PULSED-LASER DEPOSITION AND PROCESSING OF BIOCOMPATIBLE HYDROXYLAPATITE THIN-FILMS

Calcium phosphate-based ceramics were deposited on Ti-6Al-4V and Si substrates by pulsed laser deposition. The calcium phosphate phase (amorphous, alpha- or beta-tricalcium phosphate, tetracalcium phosphate, or hydroxylapatite), Ca/P ratio and surface morphology of the films were related to deposition conditions. Deposition of crystalline films required both elevated substrate temperature and a reactive gas environment. At substrate temperatures < 400-degrees-C, films were amorphous. Above 400-degrees-C, the gaseous environment during deposition determined the crystalline phase of the films. In Ar or in vacuum at 500-600-degrees-C, films were amorphous. In O2, deposition of alpha-tricalcium phosphate was favored between 400 and 700-degrees-C and beta-tricalcium phosphate was favored above 700-degrees-C. Films deposited in low pressures Of O2 (< 0.05 Torr) were P-deficient. The correct stoichiometry was approached as the pressure of O2 in the chamber during deposition increased.
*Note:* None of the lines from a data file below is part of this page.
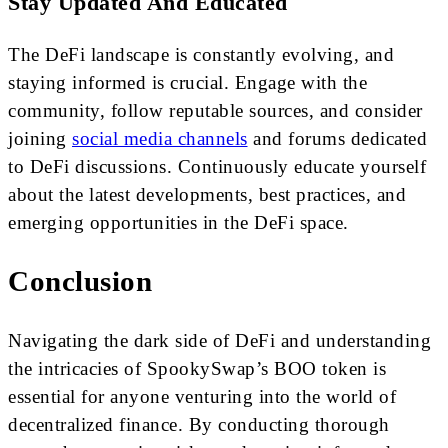
Stay Updated And Educated
The DeFi landscape is constantly evolving, and
staying informed is crucial. Engage with the
community, follow reputable sources, and consider
joining
social media channels
and forums dedicated
to DeFi discussions. Continuously educate yourself
about the latest developments, best practices, and
emerging opportunities in the DeFi space.
Conclusion
Navigating the dark side of DeFi and understanding
the intricacies of SpookySwap’s BOO token is
essential for anyone venturing into the world of
decentralized finance. By conducting thorough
In water vapor-enriched inert gas environments, deposition of hydroxylapatite was observed at temperatures between 400 and 700-degrees-C and tetracalcium phosphate was observed at temperatures above 700-degrees-C. Adhesion of crystalline HA films deposited at 600-degrees-C in Ar/H2O was excellent, but films that were amorphous (deposited either at room temperature or in a non-reactive gas environment) and tricalcium phosphate films did not adhere well to the substrates.